Unprecedented artificial intelligence (AI) progression depend on recurrent testing of swaths of data.
Owing to the potential to determine complex patterns in massive amounts of data, deep learning models are now becoming important tools to solve complex data science tasks like natural language processing (NLP) and image classification.
Benchmark testing: what it is
In an ever-changing world of technology, benchmark testing plays a critical role to predict how intelligent AI technology is — to detect weaknesses, and further build stronger and smarter models.
From MNIST to GLUE or ImageNet, benchmarks played a significant role to drive progress in AI research. They provide a specific target for the community to achieve, quantitative measures to compare model performance, and a common objective to exchange ideas.
However, whenever a new benchmark is introduced, it gets saturated easily. The rate at which AI is growing, it is making the existing benchmarks saturate at a rapid pace. As and when a new NLP model is developed, benchmarks tend to fall back.
Benchmarks keep saturating every two months a new NLP model is released. Though for historical reasons, these benchmarks are static. Only in recent times, we’ve noticed it is time-consuming and were expensive to collect. And to place humans and models in the loop together may not be a good idea, since these models were difficult.
Therefore, AI researchers need to spend more time while developing a new benchmark to further improve AI’s performance.
Introducing Facebook Dynabench Benchmarking
It is time to rethink how we need to benchmark machine learning models.
To address this challenge, AI researchers at Facebook released Dynabench, a platform used for data collection and benchmarking. This approach involves both humans and state-of-the-art (SOTA) AI models in a loop to develop a new dataset and detect how often these models can make a mistake when humans try to make a fool of them.
This technique is also called dynamic adversarial data collection, Dynabench can easily demonstrate how humans can fool AI. And according to Facebook, this could be a great determinant of the model’s quality as compared to the current benchmarking features.
Most often rich analytical models are difficult to develop due to multiple interactions between different job interference, application complexity, network topologies, and node components. In such a situation, a machine learning-based performance model helps. Using machine learning algorithms and methods are efficient in determining unknown interaction of the system and application by using application runs. This is where benchmarking plays a critical role to evaluate the right model to be used to bolster AI performance.
“Douwe Kiela, Facebook researcher says, reliance on faulty benchmarks stunts AI growth. You end up with a system that is better at the test than humans are but not better at the overall task. It’s very deceiving because it makes it look like we’re much further than we actually are.”
As a result, the Dynabench metric will demonstrate better AI models in situations that matter most. For instance, when interacting with people who tend to react in a complex situation that cannot be reflected in a fixed set of data points.
The current static benchmark challenges:
👉 Forces the AI community to specifically put their complete focus on one specific task.

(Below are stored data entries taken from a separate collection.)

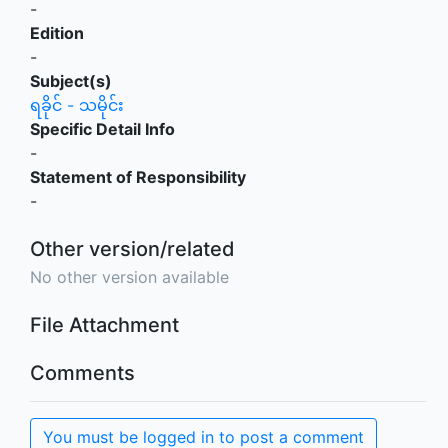
-
Edition
-
Subject(s)
ရခိုင် - သမိုင်း
Specific Detail Info
-
Statement of Responsibility
-
Other version/related
No other version available
File Attachment
Comments
You must be logged in to post a comment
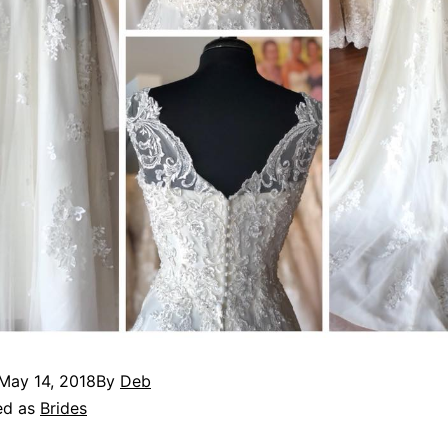
May 14, 2018
By
Deb
ed as
Brides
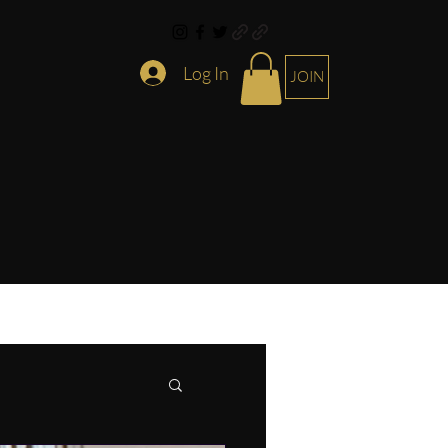
Log In
JOIN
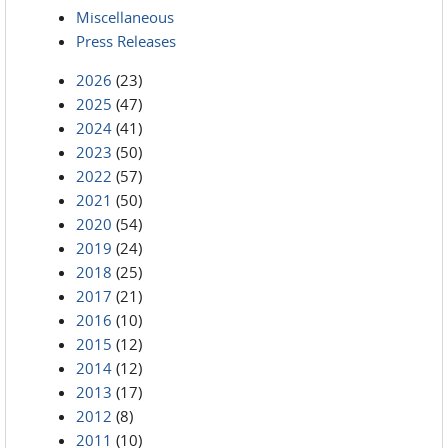
Miscellaneous
Press Releases
2026
(23)
2025
(47)
2024
(41)
2023
(50)
2022
(57)
2021
(50)
2020
(54)
2019
(24)
2018
(25)
2017
(21)
2016
(10)
2015
(12)
2014
(12)
2013
(17)
2012
(8)
2011
(10)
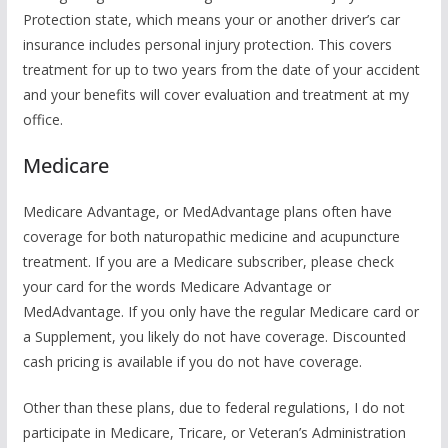
Protection state, which means your or another driver’s car
insurance includes personal injury protection. This covers
treatment for up to two years from the date of your accident
and your benefits will cover evaluation and treatment at my
office.
Medicare
Medicare Advantage, or MedAdvantage plans often have
coverage for both naturopathic medicine and acupuncture
treatment. If you are a Medicare subscriber, please check
your card for the words Medicare Advantage or
MedAdvantage. If you only have the regular Medicare card or
a Supplement, you likely do not have coverage. Discounted
cash pricing is available if you do not have coverage.
Other than these plans, due to federal regulations, I do not
participate in Medicare, Tricare, or Veteran’s Administration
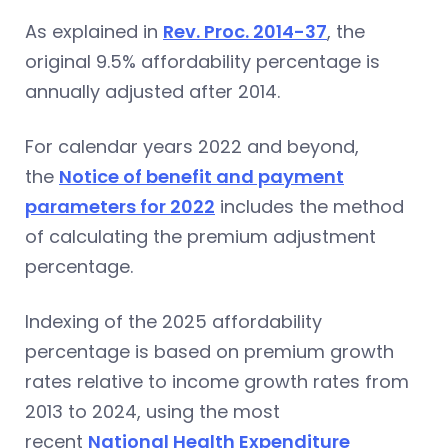
As explained in
Rev. Proc. 2014-37
, the
original 9.5% affordability percentage is
annually adjusted after 2014.
For calendar years 2022 and beyond,
the
Notice of benefit and payment
parameters for 2022
includes the method
of calculating the premium adjustment
percentage.
Indexing of the 2025 affordability
percentage is based on premium growth
rates relative to income growth rates from
2013 to 2024, using the most
recent
National Health Expenditure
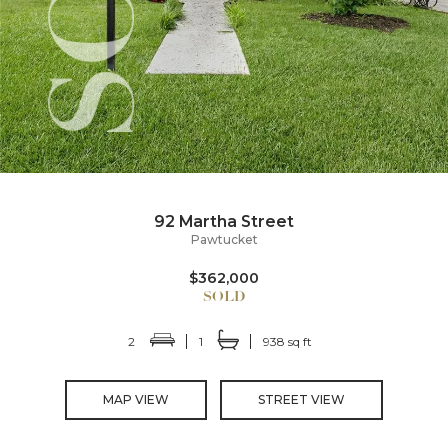
92 Martha Street
Pawtucket
$362,000
2
1
938 sq ft
MAP VIEW
STREET VIEW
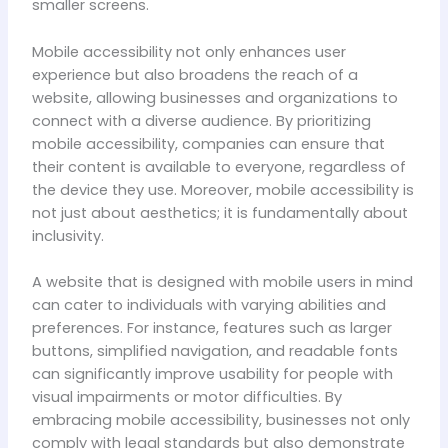
smaller screens.
Mobile accessibility not only enhances user
experience but also broadens the reach of a
website, allowing businesses and organizations to
connect with a diverse audience. By prioritizing
mobile accessibility, companies can ensure that
their content is available to everyone, regardless of
the device they use. Moreover, mobile accessibility is
not just about aesthetics; it is fundamentally about
inclusivity.
A website that is designed with mobile users in mind
can cater to individuals with varying abilities and
preferences. For instance, features such as larger
buttons, simplified navigation, and readable fonts
can significantly improve usability for people with
visual impairments or motor difficulties. By
embracing mobile accessibility, businesses not only
comply with legal standards but also demonstrate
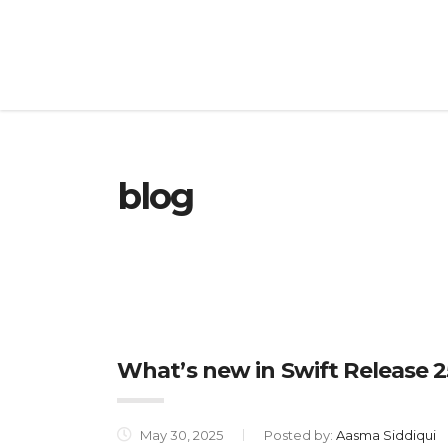
blog
What’s new in Swift Release 2
May 30, 2025
Posted by:
Aasma Siddiqui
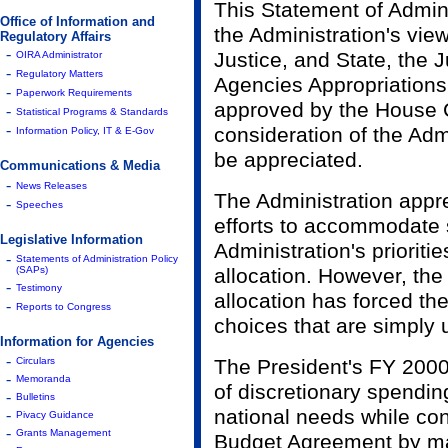
This Statement of Admini
Office of Information and
the Administration's vi
Regulatory Affairs
-
Justice, and State, the 
OIRA Administrator
-
Regulatory Matters
Agencies Appropriations 
-
Paperwork Requirements
approved by the House 
-
Statistical Programs & Standards
-
consideration of the Adm
Information Policy, IT & E-Gov
be appreciated.
Communications & Media
-
News Releases
The Administration appr
-
Speeches
efforts to accommodate 
Legislative Information
Administration's prioritie
-
Statements of Administration Policy
(SAPs)
allocation. However, the
-
Testimony
allocation has forced t
-
Reports to Congress
choices that are simply
Information for Agencies
-
Circulars
The President's FY 2000
-
Memoranda
of discretionary spendin
-
Bulletins
national needs while con
-
Pivacy Guidance
-
Grants Management
Budget Agreement by ma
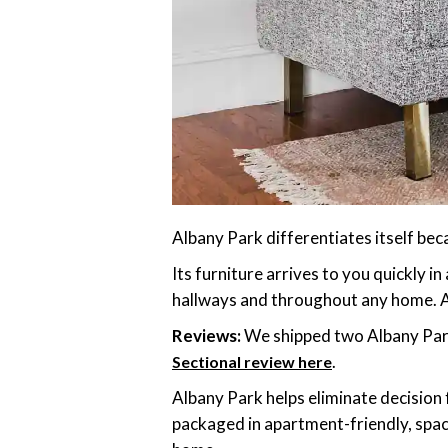
Albany Park differentiates itself bec
Its furniture arrives to you quickly i
hallways and throughout any home. An
Reviews:
We shipped two Albany Park
.
Sectional review here
Albany Park helps eliminate decision
packaged in apartment-friendly, spac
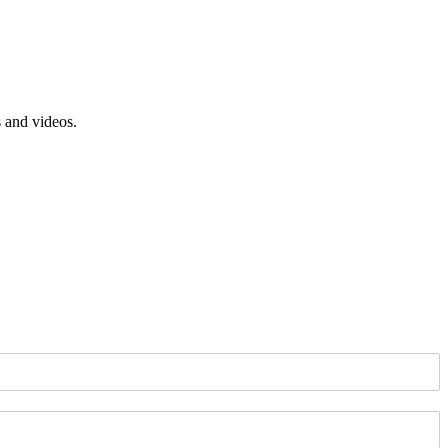
s and videos.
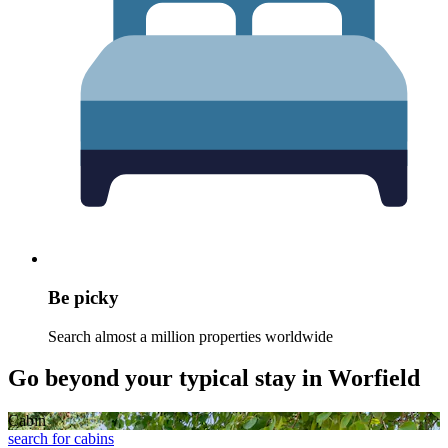
Be picky
Search almost a million properties worldwide
Go beyond your typical stay in Worfield
Cabin
search for cabins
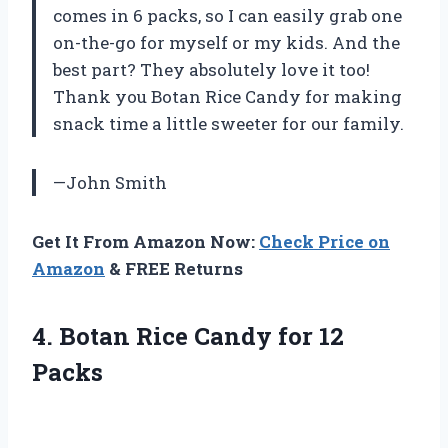
comes in 6 packs, so I can easily grab one
on-the-go for myself or my kids. And the
best part? They absolutely love it too!
Thank you Botan Rice Candy for making
snack time a little sweeter for our family.
—John Smith
Get It From Amazon Now:
Check Price on
Amazon
& FREE Returns
4. Botan Rice
Candy for 12
Packs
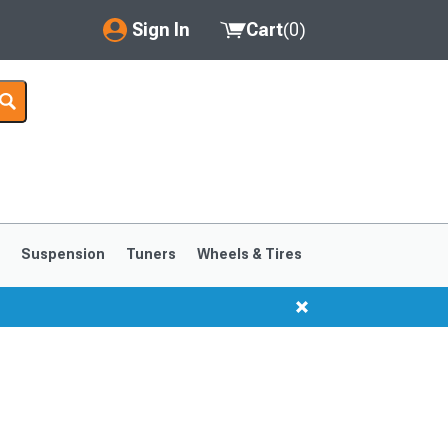
Sign In
Cart
(
0
)
My Account
Where's my order?
Order Help/Return
Saved Products
s
Suspension
Tuners
Wheels & Tires
Got questions? (FAQs)
Customer Service
1999-2004
1994-1998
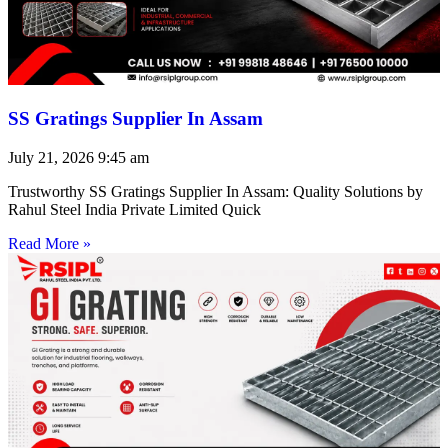
SS Gratings Supplier In Assam
July 21, 2026
9:45 am
Trustworthy SS Gratings Supplier In Assam: Quality Solutions by
Rahul Steel India Private Limited Quick
Read More »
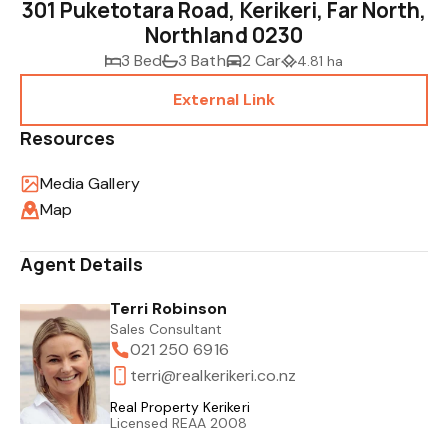
301 Puketotara Road, Kerikeri, Far North,
Northland 0230
3 Bed
3 Bath
2 Car
4.81 ha
External Link
Resources
Media Gallery
Map
Agent Details
Terri Robinson
Sales Consultant
021 250 6916
terri@realkerikeri.co.nz
Real Property Kerikeri
Licensed REAA 2008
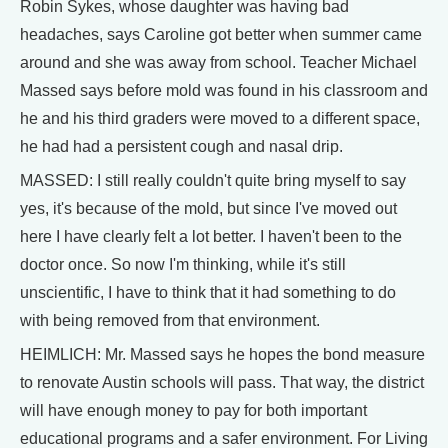
Robin Sykes, whose daughter was having bad
headaches, says Caroline got better when summer came
around and she was away from school. Teacher Michael
Massed says before mold was found in his classroom and
he and his third graders were moved to a different space,
he had had a persistent cough and nasal drip.
MASSED: I still really couldn't quite bring myself to say
yes, it's because of the mold, but since I've moved out
here I have clearly felt a lot better. I haven't been to the
doctor once. So now I'm thinking, while it's still
unscientific, I have to think that it had something to do
with being removed from that environment.
HEIMLICH: Mr. Massed says he hopes the bond measure
to renovate Austin schools will pass. That way, the district
will have enough money to pay for both important
educational programs and a safer environment. For Living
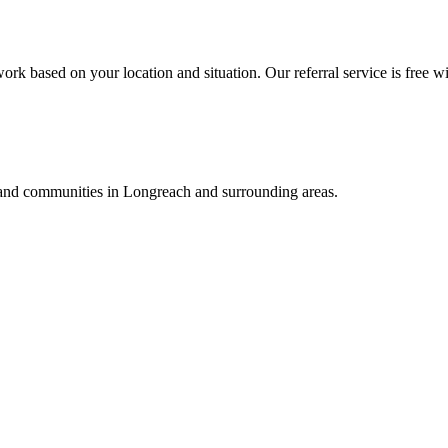
ork based on your location and situation. Our referral service is free wi
, and communities in
Longreach
and surrounding areas.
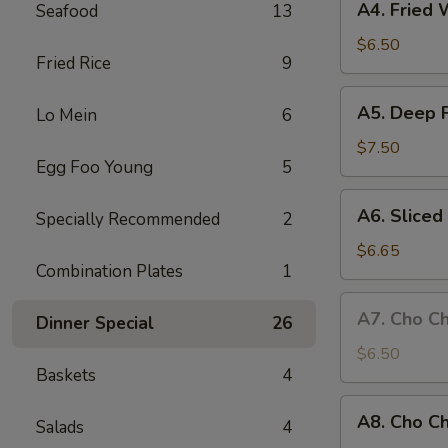
A4. Fried 
Seafood
13
Fried
Wonton
$6.50
Fried Rice
9
(8
pieces)
A5.
A5. Deep 
Lo Mein
6
Deep
Fried
$7.50
Egg Foo Young
5
Chicken
Wings
A6.
A6. Slice
Specially Recommended
2
Sliced
BBQ
$6.65
Combination Plates
1
Pork
A7.
A7. Cho Ch
Dinner Special
26
Cho
Cho
$6.50
Baskets
4
Beef
(4
A8.
A8. Cho Ch
sticks)
Salads
4
Cho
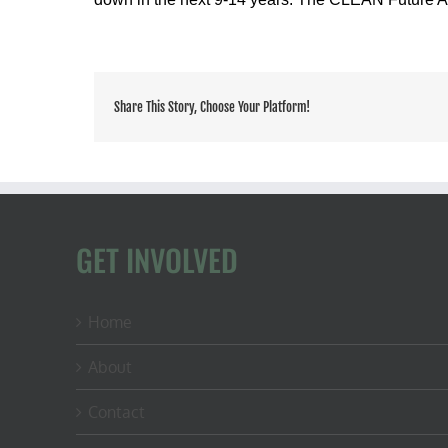
Share This Story, Choose Your Platform!
GET INVOLVED
Home
About
Contact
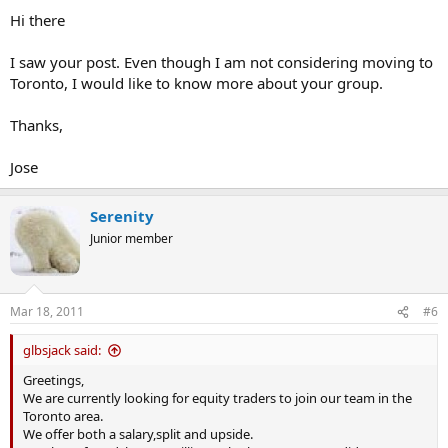
Hi there
I saw your post. Even though I am not considering moving to
Toronto, I would like to know more about your group.
Thanks,
Jose
Serenity
Junior member
Mar 18, 2011
#6
glbsjack said:
Greetings,
We are currently looking for equity traders to join our team in the
Toronto area.
We offer both a salary,split and upside.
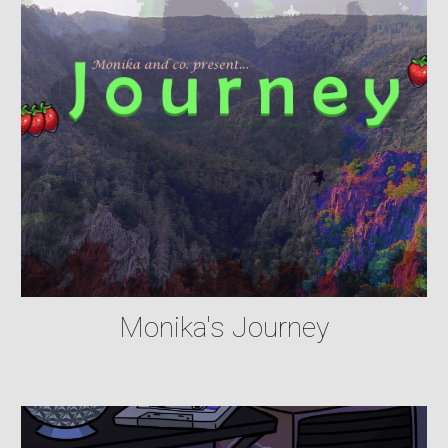
Monika's Journey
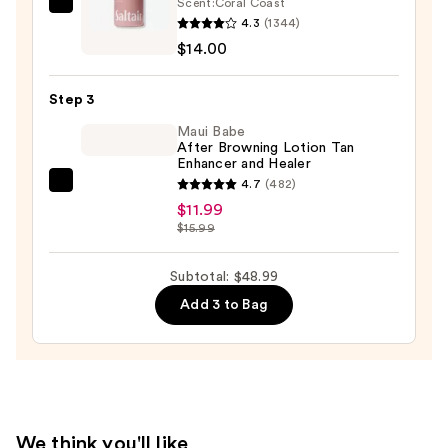
—
Scent:
Coral Coast
Saltair
$23.00
4.3
(1344)
Serum
$14.00
Infused
Nourishing
Step 3
Body
Wash
Maui Babe
After Browning Lotion Tan
—
Enhancer and Healer
$14.00
4.7
(482)
Maui
$11.99
Babe
$15.99
After
Browning
Subtotal: $48.99
Lotion
Add 3 to Bag
Tan
Enhancer
and
Healer
—
$11.99
We think you'll like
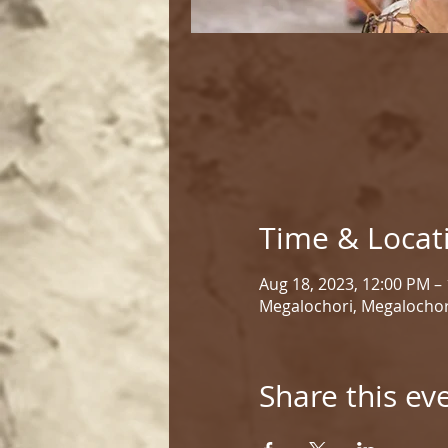
Time & Locat
Aug 18, 2023, 12:00 PM –
Megalochori, Megalochor
Share this ev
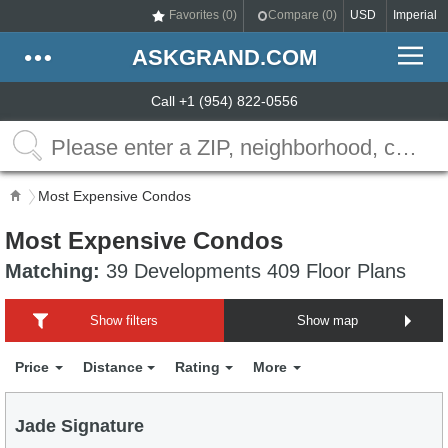
Favorites (
0
)
Compare (
0
)
USD
Imperial
ASKGRAND.COM
Call +1 (954) 822-0556
Most Expensive Condos
Most Expensive Condos
Matching:
39 Developments 409 Floor Plans
Show filters
Show map
Price
Distance
Rating
More
Jade Signature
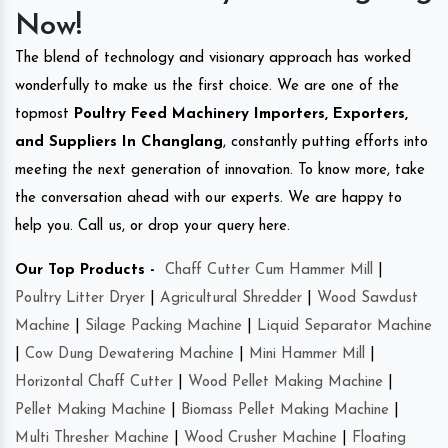
Now!
The blend of technology and visionary approach has worked
wonderfully to make us the first choice. We are one of the
topmost
Poultry Feed Machinery Importers, Exporters,
and Suppliers In Changlang
, constantly putting efforts into
meeting the next generation of innovation. To know more, take
the conversation ahead with our experts. We are happy to
help you. Call us, or drop your query here.
Our Top Products -
Chaff Cutter Cum Hammer Mill
|
Poultry Litter Dryer
|
Agricultural Shredder
|
Wood Sawdust
Machine
|
Silage Packing Machine
|
Liquid Separator Machine
|
Cow Dung Dewatering Machine
|
Mini Hammer Mill
|
Horizontal Chaff Cutter
|
Wood Pellet Making Machine
|
Pellet Making Machine
|
Biomass Pellet Making Machine
|
Multi Thresher Machine
|
Wood Crusher Machine
|
Floating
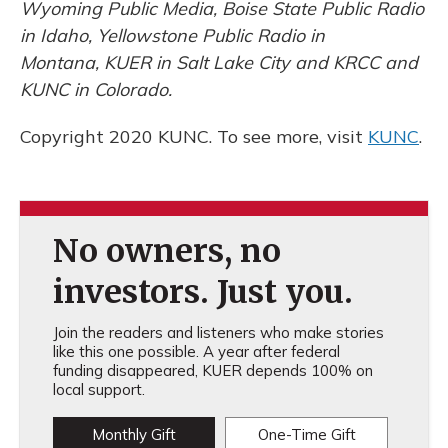
Wyoming Public Media, Boise State Public Radio
in Idaho, Yellowstone Public Radio in
Montana, KUER in Salt Lake City and KRCC and
KUNC in Colorado.
Copyright 2020 KUNC. To see more, visit
KUNC
.
No owners, no
investors. Just you.
Join the readers and listeners who make stories
like this one possible. A year after federal
funding disappeared, KUER depends 100% on
local support.
Monthly Gift
One-Time Gift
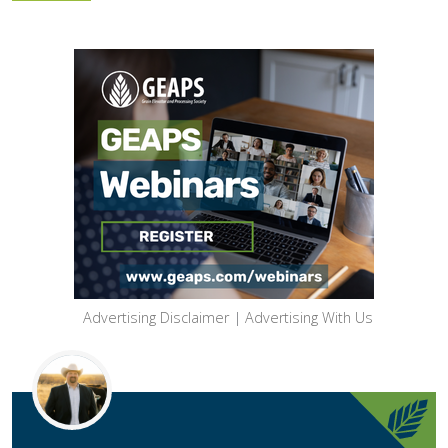
Advertising Disclaimer
|
Advertising With Us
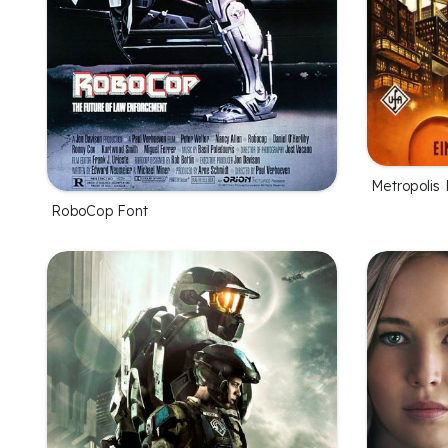
Metropolis 
RoboCop Font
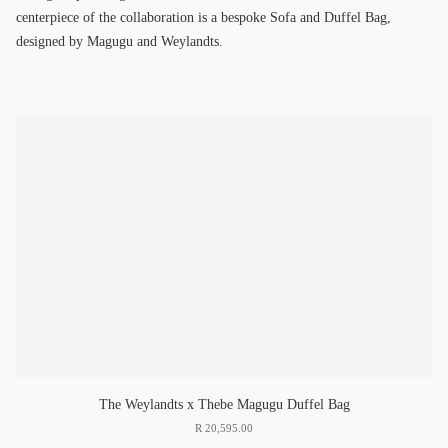
centerpiece of the collaboration is a bespoke Sofa and Duffel Bag,
designed by Magugu and Weylandts.
The Weylandts x Thebe Magugu Duffel Bag
R
20
,
595
.
00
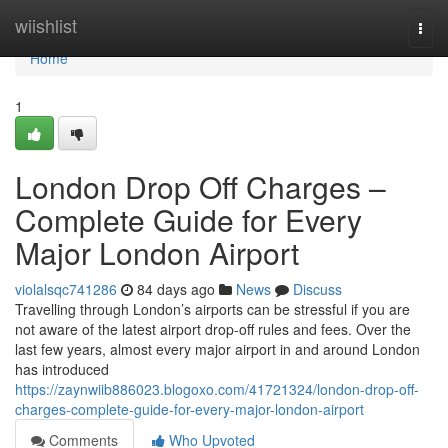
Home
wiishlist
Togg
navi
Home
1
London Drop Off Charges –
Complete Guide for Every
Major London Airport
violalsqc741286
84 days ago
News
Discuss
Travelling through London’s airports can be stressful if you are
not aware of the latest airport drop-off rules and fees. Over the
last few years, almost every major airport in and around London
has introduced
https://zaynwiib886023.blogoxo.com/41721324/london-drop-off-
charges-complete-guide-for-every-major-london-airport
Comments
Who Upvoted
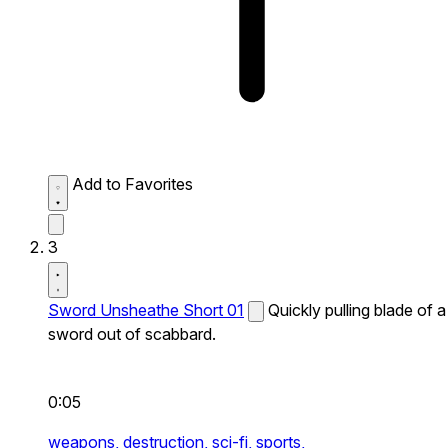
Add to Favorites
3
Sword Unsheathe Short 01
Quickly pulling blade of a
sword out of scabbard.
0:05
weapons,
destruction,
sci-fi,
sports,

Whereas, they should not be worrying about a specific metric or a task but rather how efficient the AI system is functioning while people are interacting with them.
👉 When a new benchmark is released, it shouldn’t be made too easy or too hard. This will make it likely to soon become outdated.
👉 Consist of annotation artifacts and inadvertent biases. For instance, modern machine learning algorithms are perfect tools used to exploit biases in benchmark datasets. Therefore, researchers must be careful against overfitting a specific data set.
Now is the right time to improve the way AI researchers do benchmarking.
How Facebook Dynabench Benchmarking Improves AI Models
Dynabench allows AI researchers to exactly determine how perfect NLP models are in present times. As a result, the process yields data that can be used further to train other models.
The core idea behind Dynabench is to leverage human creativity while challenging the models.
Machines are not far too close to comprehend language the way humans do. But in Dynabench, a language model can be made to classify a review for sentiment analysis. Now, the hyperboles of language can easily fool the model. Therefore, what human annotators do is, they keep adding these adversarial examples till the model cannot be fooled by humans.
In this manner, humans are in a continuous loop of every progress the machine makes, unlike traditional benchmarking.
As AI engineers, researchers, and computational linguists start using Dynabench to improve the performance of their AI models, the platform will accurately track which set of examples are fooling the models leading to irrelevant predictions.
Facebook Dynabench will improve current benchmarking practices. Therefore, making lesser mistakes and having less harmful biases.